Bisnis.com, JAKARTA – Investor disarankan mengambil posisi jual terhadap harga minyak WTI pada perdagangan Senin (10/8/2020).
PT Valbury Asia Futures dalam laporannya menyebutkan harga minyak turun hampir 2 persen pada akhir pekan karena kekhawatiran pemulihan ekonomi global dapat goyah akibat lonjakan kasus virus corona yang dapat mempengaruhi perkiraan permintaan bahan bakar.
"Level resistan di US$42,15, sedangkan support di US$41.00," paparnya dalam publikasi riset, Minggu (9/8/2020).
Valbury pun memberikan rekomendasi sell terhadap minyak WTI di harga US$41,60, dan stop loss di US$42. Target harga ialah US$41 hingga US$40,6.
Berdasarkan data Bloomberg, pada akhir perdagangan pekan lalu, Jumat (7/8/2020), harga minyak jenis WTI untuk kontrak September 2020 di bursa Nymex melemah 1,74 persen ke level US$41,22 per barel, menjadi penurunan terbesar dalam satu pekan terakhir.
Sementara itu, harga minyak jenis Brent untuk kontrak Oktober 2020 di bursa ICE melemah 1,55 persen ke level US$44,4 per barel.
Baca Juga
Sepanjang tahun berjalan 2020, harga minyak telah melemah 32,49 persen. Untuk diketahui, pada pertengahan April, harga minyak berjangka sempat diperdagangkan di area negatif, yaitu di level -US$34 per barel.
Managing Member Tyche Capital Advisors LLC Tariq Zahir mengatakan bahwa saat ini sentimen pasar telah menghalangi harga minyak mentah ke arah menuju bullish.
“Pasar ekuitas yang lebih lemah akibat ketegangan AS dan China, ditambang permintaan terhadap dolar AS yang meningkat telah melemahkan harga minyak,” ujar Zahir seperti dikutip dari Bloomberg, Minggu (9/8/2020).
Pandemi Covid-19 yang telah melemahkan permintaan minyak dunia, juga mulai memberikan dampak terhadap pelemahan minat kontraktor minyak untuk melakukan eksplorasi cadangan baru.

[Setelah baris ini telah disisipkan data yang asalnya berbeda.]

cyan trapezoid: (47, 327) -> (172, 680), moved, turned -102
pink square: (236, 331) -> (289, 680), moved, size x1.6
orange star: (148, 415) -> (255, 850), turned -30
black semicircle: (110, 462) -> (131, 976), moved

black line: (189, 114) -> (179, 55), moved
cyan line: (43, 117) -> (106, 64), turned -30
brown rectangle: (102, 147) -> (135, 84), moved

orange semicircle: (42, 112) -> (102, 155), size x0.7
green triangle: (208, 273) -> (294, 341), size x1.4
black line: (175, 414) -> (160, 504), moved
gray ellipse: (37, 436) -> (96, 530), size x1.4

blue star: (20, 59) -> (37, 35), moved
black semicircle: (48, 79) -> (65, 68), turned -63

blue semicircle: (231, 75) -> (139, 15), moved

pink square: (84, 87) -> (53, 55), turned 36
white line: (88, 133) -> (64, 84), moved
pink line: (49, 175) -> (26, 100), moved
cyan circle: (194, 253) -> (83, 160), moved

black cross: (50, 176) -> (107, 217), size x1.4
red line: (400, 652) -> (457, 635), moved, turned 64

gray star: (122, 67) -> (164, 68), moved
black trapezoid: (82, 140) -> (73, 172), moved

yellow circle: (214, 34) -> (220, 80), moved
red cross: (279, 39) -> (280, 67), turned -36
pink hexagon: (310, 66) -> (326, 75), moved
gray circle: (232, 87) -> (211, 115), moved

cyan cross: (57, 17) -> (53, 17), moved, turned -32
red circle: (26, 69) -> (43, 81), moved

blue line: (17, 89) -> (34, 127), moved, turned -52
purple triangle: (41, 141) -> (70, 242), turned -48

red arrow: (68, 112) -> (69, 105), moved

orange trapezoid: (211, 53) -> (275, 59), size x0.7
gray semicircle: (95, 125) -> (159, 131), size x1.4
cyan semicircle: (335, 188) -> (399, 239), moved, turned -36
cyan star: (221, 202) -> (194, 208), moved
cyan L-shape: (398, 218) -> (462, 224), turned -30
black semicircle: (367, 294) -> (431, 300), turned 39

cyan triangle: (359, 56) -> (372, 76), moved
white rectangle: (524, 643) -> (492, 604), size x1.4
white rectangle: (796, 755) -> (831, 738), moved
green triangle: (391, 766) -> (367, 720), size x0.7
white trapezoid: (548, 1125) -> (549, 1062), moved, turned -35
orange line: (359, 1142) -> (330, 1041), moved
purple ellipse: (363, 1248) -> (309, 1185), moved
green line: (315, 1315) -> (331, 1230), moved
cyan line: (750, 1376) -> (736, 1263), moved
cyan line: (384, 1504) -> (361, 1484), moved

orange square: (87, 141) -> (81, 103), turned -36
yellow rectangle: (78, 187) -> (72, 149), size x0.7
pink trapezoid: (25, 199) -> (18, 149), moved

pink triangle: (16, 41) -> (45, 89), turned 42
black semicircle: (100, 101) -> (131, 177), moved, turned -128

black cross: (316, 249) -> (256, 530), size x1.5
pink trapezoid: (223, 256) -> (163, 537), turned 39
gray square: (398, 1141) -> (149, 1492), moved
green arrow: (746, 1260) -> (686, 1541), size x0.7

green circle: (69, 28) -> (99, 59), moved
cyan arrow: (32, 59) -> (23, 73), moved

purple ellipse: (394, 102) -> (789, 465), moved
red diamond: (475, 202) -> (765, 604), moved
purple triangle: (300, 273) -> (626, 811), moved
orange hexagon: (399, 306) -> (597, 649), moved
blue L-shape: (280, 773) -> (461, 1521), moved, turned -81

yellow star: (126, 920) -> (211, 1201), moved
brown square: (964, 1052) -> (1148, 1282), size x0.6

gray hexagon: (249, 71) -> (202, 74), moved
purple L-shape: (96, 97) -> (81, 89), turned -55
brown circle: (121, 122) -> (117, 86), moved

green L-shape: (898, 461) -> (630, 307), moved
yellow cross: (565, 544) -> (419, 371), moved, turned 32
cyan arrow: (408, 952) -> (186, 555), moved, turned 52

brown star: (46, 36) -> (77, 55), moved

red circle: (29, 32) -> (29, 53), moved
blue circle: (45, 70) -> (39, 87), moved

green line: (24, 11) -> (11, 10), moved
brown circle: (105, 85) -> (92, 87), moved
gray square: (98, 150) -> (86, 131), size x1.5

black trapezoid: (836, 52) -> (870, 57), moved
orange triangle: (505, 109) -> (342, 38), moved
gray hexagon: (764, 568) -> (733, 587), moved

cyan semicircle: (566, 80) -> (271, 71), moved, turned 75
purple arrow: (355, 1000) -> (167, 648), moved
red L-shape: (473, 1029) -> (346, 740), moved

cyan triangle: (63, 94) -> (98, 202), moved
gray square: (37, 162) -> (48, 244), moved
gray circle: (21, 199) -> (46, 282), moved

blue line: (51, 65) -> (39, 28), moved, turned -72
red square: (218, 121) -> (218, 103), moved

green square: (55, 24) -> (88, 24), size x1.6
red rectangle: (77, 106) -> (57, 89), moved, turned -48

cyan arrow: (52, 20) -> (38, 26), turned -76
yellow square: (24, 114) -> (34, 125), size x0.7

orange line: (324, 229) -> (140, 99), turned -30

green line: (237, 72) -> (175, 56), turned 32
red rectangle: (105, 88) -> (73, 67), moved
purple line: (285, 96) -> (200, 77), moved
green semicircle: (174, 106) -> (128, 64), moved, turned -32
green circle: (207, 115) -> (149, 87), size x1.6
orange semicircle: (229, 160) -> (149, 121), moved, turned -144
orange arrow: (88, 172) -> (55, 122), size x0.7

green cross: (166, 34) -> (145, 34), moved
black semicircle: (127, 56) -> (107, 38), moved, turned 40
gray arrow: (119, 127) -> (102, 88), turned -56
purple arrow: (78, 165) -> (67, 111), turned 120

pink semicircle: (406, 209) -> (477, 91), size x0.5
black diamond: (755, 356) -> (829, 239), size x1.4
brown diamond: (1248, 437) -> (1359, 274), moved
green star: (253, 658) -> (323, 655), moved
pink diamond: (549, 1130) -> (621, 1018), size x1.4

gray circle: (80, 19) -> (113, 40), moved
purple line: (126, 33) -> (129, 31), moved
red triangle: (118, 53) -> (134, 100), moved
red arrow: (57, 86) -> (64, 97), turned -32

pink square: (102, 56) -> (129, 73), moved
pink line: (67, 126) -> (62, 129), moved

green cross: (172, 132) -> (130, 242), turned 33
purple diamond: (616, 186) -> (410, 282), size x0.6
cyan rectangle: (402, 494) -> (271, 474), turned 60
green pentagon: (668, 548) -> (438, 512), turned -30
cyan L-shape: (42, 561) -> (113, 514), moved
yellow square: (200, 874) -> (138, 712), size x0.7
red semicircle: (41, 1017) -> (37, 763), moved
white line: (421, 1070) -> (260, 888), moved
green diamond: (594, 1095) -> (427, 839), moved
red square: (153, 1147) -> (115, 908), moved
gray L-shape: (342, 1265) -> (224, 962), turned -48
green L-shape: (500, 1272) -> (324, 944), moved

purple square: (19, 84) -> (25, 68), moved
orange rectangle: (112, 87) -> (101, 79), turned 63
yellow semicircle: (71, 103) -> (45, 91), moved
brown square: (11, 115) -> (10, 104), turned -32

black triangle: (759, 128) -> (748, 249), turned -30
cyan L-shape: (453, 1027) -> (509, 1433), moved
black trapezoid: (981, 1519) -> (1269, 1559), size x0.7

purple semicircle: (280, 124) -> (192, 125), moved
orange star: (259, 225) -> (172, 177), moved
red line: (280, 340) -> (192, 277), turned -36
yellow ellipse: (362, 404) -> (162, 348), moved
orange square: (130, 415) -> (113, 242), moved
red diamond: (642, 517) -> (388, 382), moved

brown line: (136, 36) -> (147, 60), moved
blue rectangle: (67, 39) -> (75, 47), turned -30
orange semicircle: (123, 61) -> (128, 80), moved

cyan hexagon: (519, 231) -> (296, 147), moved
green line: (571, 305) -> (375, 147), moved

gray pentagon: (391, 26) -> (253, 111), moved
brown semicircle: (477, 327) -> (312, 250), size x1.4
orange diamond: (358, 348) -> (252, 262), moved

Di Amerika Serikat, aktivitas pengeboran untuk eksplorasi telah jatuh ke level terendah dalam 15 tahun terakhir karena miliaran barel minyak dari penemuan sebelumnya menjadi tidak berharga seiring dengan harga yang rendah dan melemahnya serapan persediaan.
Berdasarkan data Baker Hughes Co, jumlah rig minyak aktif di AS turun drastis menjadi hanya sebesar 176, terendah sejak 2005. Hal itu sejalan dengan banyak perusahaan energi AS telah memberhentikan operasional rignya hampir dalam lima bulan terakhir.
Sejumlah kontraktor minyak telah memoratorium rencana proyek eksplorasi cadangan minyak baru itu karena tersengat oleh penurunan permintaan dan harga yang dipicu pandemi Covid-19.
Bahkan, Exxon Mobil Corp. dan Chevron Corp. telah memperingatkan bahwa kedua perusahaan itu mungkin akan menghapus miliaran barel cadangan dari pembukuannya karena harga yang lemah telah membuat minyak tidak lagi menguntungkan untuk dipompa saat ini.
Adapun, sebagian besar penurunan rig mingguan terjadi di Permian Basin, ladang minyak terbesar di Amerika Utara. Aktivitas pengeboran juga turun di Eagle Ford Shale, Texas Selatan dan mengalami stagnasi di wilayah Bakken dan Denver-Julesburg di North Dakota dan Colorado.
Lalu, alih-alih mencari cadangan minyak mentah baru yang belum dimanfaatkan, banyak kontraktor minyak itu justru menyalurkan likuiditasnya ke dalam dividen dan inisiatif ramah pemegang saham lainnya.
Mencari pertumbuhan kinerja dan ekspansi tampaknya sudah bukan fokus utama perusahaan energi AS saat ini, melainkan berusaha kembali menenangkan hati investor yang mulai muak dengan return yang buruk selama bertahun-tahun.
Aramco, salah satunya, perusahaan energi terbesar dunia asal Arab Saudi itu pun tetap membagikan dividen tunai yang diperkirakan hingga US$75 miliar secara tahunan.
Pada kuartal II/2020, perusahaan ini mengatakan akan membagikan dividen sebesar US$18,75 miliar, sebagian besar kepada Pemerintah Arab Saudi yang merupakan pemegang saham utama.
Padahal, laba bersih Aramco turun menjadi 24,6 miliar riyal atau sekitar US$6,6 miliar pada periode tersebut, jauh di bawah realisasi kuartal II/2019, yang mencapai 92,6 miliar riyal.